_Required work_
Write out every record below exactly, leaving the pictures out.

_Record extracts_
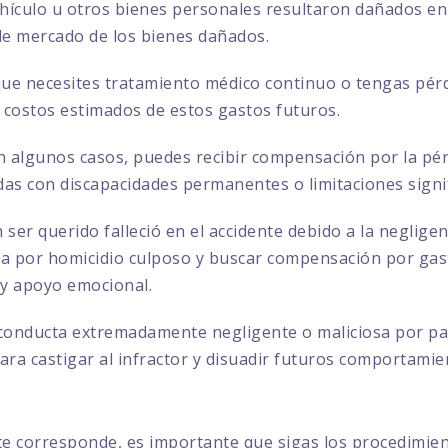
ehículo u otros bienes personales resultaron dañados en 
 de mercado de los bienes dañados.
que necesites tratamiento médico continuo o tengas pérd
 costos estimados de estos gastos futuros.
 algunos casos, puedes recibir compensación por la pérd
das con discapacidades permanentes o limitaciones signif
 ser querido falleció en el accidente debido a la negligen
por homicidio culposo y buscar compensación por gasto
 y apoyo emocional.
conducta extremadamente negligente o maliciosa por par
ra castigar al infractor y disuadir futuros comportamie
te corresponde, es importante que sigas los procedimie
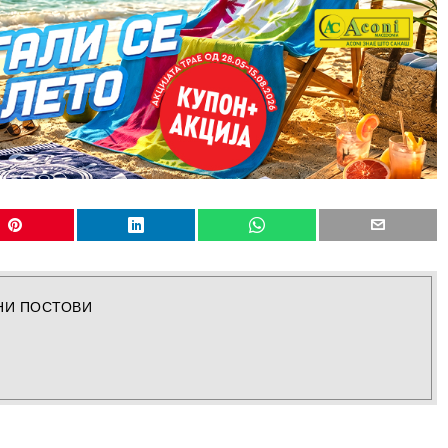
НИ ПОСТОВИ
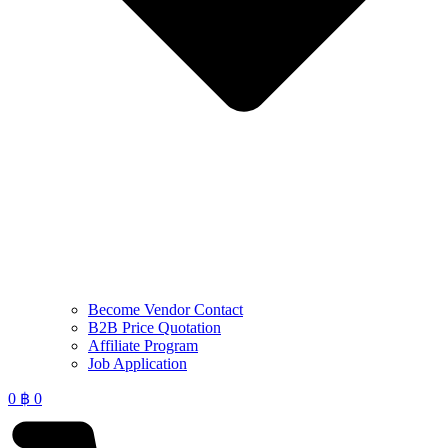
Become Vendor Contact
B2B Price Quotation
Affiliate Program
Job Application
0
฿
0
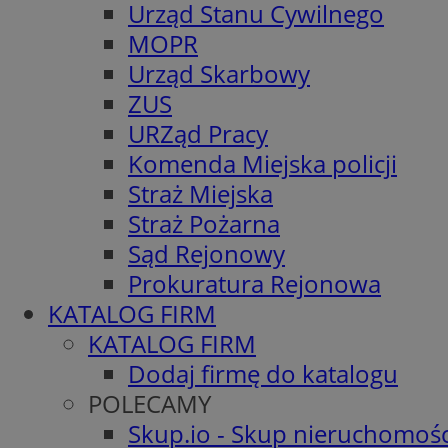
Urząd Stanu Cywilnego
MOPR
Urząd Skarbowy
ZUS
URZąd Pracy
Komenda Miejska policji
Straż Miejska
Straż Pożarna
Sąd Rejonowy
Prokuratura Rejonowa
KATALOG FIRM
KATALOG FIRM
Dodaj firmę do katalogu
POLECAMY
Skup.io - Skup nieruchomośc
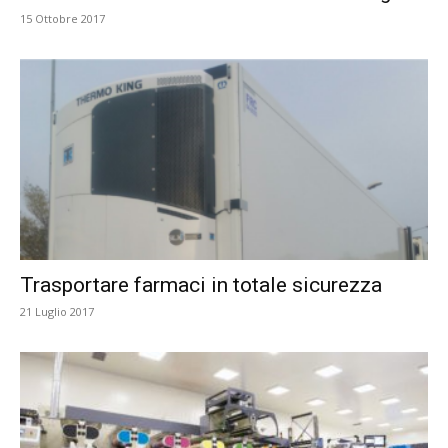
15 Ottobre 2017
Trasportare farmaci in totale sicurezza
21 Luglio 2017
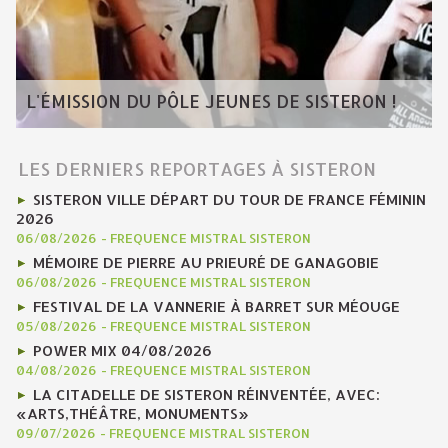
L'ÉMISSION DU PÔLE JEUNES DE SISTERON !
LES DERNIERS REPORTAGES À SISTERON
SISTERON VILLE DÉPART DU TOUR DE FRANCE FÉMININ
2026
06/08/2026
-
FREQUENCE MISTRAL SISTERON
MÉMOIRE DE PIERRE AU PRIEURÉ DE GANAGOBIE
06/08/2026
-
FREQUENCE MISTRAL SISTERON
FESTIVAL DE LA VANNERIE À BARRET SUR MÉOUGE
05/08/2026
-
FREQUENCE MISTRAL SISTERON
POWER MIX 04/08/2026
04/08/2026
-
FREQUENCE MISTRAL SISTERON
LA CITADELLE DE SISTERON RÉINVENTÉE, AVEC:
«ARTS,THÉÂTRE, MONUMENTS»
09/07/2026
-
FREQUENCE MISTRAL SISTERON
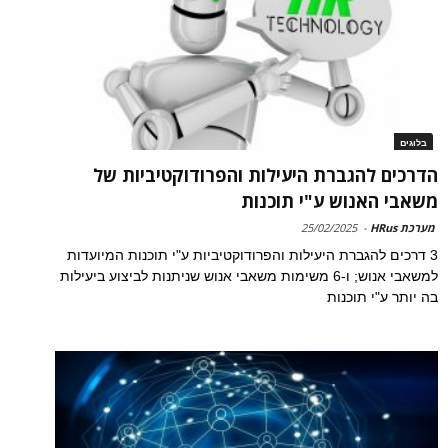
בלוגים
הדרכים להגברת היעילות והפרודוקטיביות של
משאבי האנוש ע"י תוכנות
מערכת HRus
-
25/02/2025
3 דרכים להגברת היעילות והפרודוקטיביות ע"י תוכנות המיועדות
למשאבי אנוש; ו-6 משימות משאבי אנוש שניתנות לביצוע ביעילות
בה יותר ע"י תוכנות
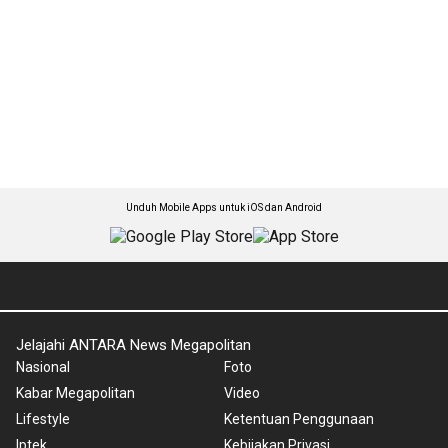
Unduh Mobile Apps untuk iOS dan Android
Jelajahi ANTARA News Megapolitan
Nasional
Foto
Kabar Megapolitan
Video
Lifestyle
Ketentuan Penggunaan
Iptek
Kebijakan Privasi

_Answer to the problem_
ehículo u otros bienes personales resultaron dañados en 
 de mercado de los bienes dañados.
que necesites tratamiento médico continuo o tengas pérd
 costos estimados de estos gastos futuros.
 algunos casos, puedes recibir compensación por la pérd
das con discapacidades permanentes o limitaciones signif
 ser querido falleció en el accidente debido a la negligen
por homicidio culposo y buscar compensación por gasto
 y apoyo emocional.
conducta extremadamente negligente o maliciosa por par
ra castigar al infractor y disuadir futuros comportamie
te corresponde, es importante que sigas los procedimie
НИ ПОСТОВИ
Become Vendor Contact
B2B Price Quotation
Affiliate Program
Job Application
0
฿
0
Urząd Stanu Cywilnego
MOPR
Urząd Skarbowy
ZUS
URZąd Pracy
Komenda Miejska policji
Straż Miejska
Straż Pożarna
Sąd Rejonowy
Prokuratura Rejonowa
KATALOG FIRM
KATALOG FIRM
Dodaj firmę do katalogu
POLECAMY
Skup.io - Skup nieruchomośc
15 Ottobre 2017
Trasportare farmaci in totale sicurezza
21 Luglio 2017
L'ÉMISSION DU PÔLE JEUNES DE SISTERON !
LES DERNIERS REPORTAGES À SISTERON
SISTERON VILLE DÉPART DU TOUR DE FRANCE FÉMININ
2026
06/08/2026
-
FREQUENCE MISTRAL SISTERON
MÉMOIRE DE PIERRE AU PRIEURÉ DE GANAGOBIE
06/08/2026
-
FREQUENCE MISTRAL SISTERON
FESTIVAL DE LA VANNERIE À BARRET SUR MÉOUGE
05/08/2026
-
FREQUENCE MISTRAL SISTERON
POWER MIX 04/08/2026
04/08/2026
-
FREQUENCE MISTRAL SISTERON
LA CITADELLE DE SISTERON RÉINVENTÉE, AVEC:
«ARTS,THÉÂTRE, MONUMENTS»
09/07/2026
-
FREQUENCE MISTRAL SISTERON
בלוגים
הדרכים להגברת היעילות והפרודוקטיביות של
משאבי האנוש ע"י תוכנות
מערכת HRus
-
25/02/2025
3 דרכים להגברת היעילות והפרודוקטיביות ע"י תוכנות המיועדות
למשאבי אנוש; ו-6 משימות משאבי אנוש שניתנות לביצוע ביעילות
בה יותר ע"י תוכנות
Unduh Mobile Apps untuk iOS dan Android
Jelajahi ANTARA News Megapolitan
Nasional
Foto
Kabar Megapolitan
Video
Lifestyle
Ketentuan Penggunaan
Iptek
Kebijakan Privasi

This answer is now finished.